Se depender de o CONSORCIO SIM colocar em dias os benefícios dos trabalhadores do sistema que estão atrasados (CESTA BÁSICA, VISA VALE,ETC) a greve deve continuar mesmo que ambas as partes estejam sujeitas a multa aplicada pelo TRT. Foi o que ficou claro nas colocações dos representantes da empresa.
A empresa alega que a prefeitura de Porto Velho não cumpriu nada do que foi acordado em contrato e que tudo é gerenciado pela prefeitura, menos o ônus, que segundo a Sra. LEIDIANHE, que representou o consórcio, é grande e esta virando uma bola de neve e não tem mais condições de arcar com tudo.
“A prefeitura nos deve mais de 5 milhões de reais e não paga! Estamos tentando judicialmente, desde junho do ano passado, resolver o problema e não temos a boa vontade do prefeito”, frisou o advogado da empresa.
Neste momento a audiência foi suspensa para que o magistrado intime o prefeito Hildon Chaves para que ele dê uma solução para o problema, já que segundo a representante, a solução seria um pedido de rescisão coletiva de todos os trabalhadores do sistema, e mesmo assim, vai ser difícil honrar o compromisso financeiro sem o aporte financeiro da prefeitura.
Ainda segundo a representante, hoje todo o prejuízo é da empresa de Porto Velho, já que a outra empresa do Amapá AMAZONTUR, simplesmente sumiu!”O Paulinho (da AMAZONTUR)veio aqui, disse que queria assumir o sistema sozinho, que queria os ônibus dele, e depois foi embora e nem telefone atende, ninguém sabe dele!”
 
O prefeito de Porto Velho foi duramente criticado por todos os presentes, inclusive pelo juiz Osmar João Barneze que presidiu a sessão, já que todos tentaram falar com ele para poder comparecer na audiência e ele não atendia ninguém.

Depois de muitas ligações e de muita espera o prefeito apareceu na reunião dizendo que não tinha respostas para isso e para aquilo. Ele também tergiversou sobre a veracidade das informações do Consórcio SIM e também falou que o consórcio NUNCA PAGOU ISSQN mas que busca meios para reduzir o valor para que o consórcio possa pagar e colocar em dias.

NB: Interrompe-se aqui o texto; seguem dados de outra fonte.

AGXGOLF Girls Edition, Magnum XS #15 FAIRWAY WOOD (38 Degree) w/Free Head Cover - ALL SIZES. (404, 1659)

NÃO TEVE ACORDO POR PARTE DO SIM

Ao final da reunião ficou decidido que os trabalhadores iriam para a porta da empresa para voltarem ao trabalho para cumprir o que determina a lei (para não serem multados) e só não sabem se a empresa vai liberar os ônibus.Por outro lado a empresa afirma não ter mais condições financeiras de bancar o serviço, e o juiz encerrou a audiência acrescentando em ata as manifestações do prefeito Hildon Chaves e dos representantes do Consórcio SIM

Prefeito: Permanece registrada a manifestação do consorcio no sentido de abrir mão da concessão em favor da própria prefeitura e que concorda com a encampação, mas não concorda com a entrada de uma terceira empresa.”

SIM: “Concordo com encampação nos termos legais, quais seja: de forma bem simples, didático e claro, que esta elencado no dicionário Aurélio, que diz: ENCAMPAÇÃO,”É a tomada de posse, pela administração pública, de uma empresa privada mediante compensação” logo, a encampação citada pelo nobre prefeito, não tem valor nenhum, pois querem encampar sem ter nenhuma responsabilidade, o que é vedado por lei.” 

JUIZ – Indagado pela presidência qual o posicionamento do consorcio, o que pretende fazer com o contrato de trabalho, respondeu que só pode fazer algo com aporte financeiro, e que não tem nenhuma previsão, e que depende da prefeitura para isso.

A reunião foi encerrada e o impasse continua.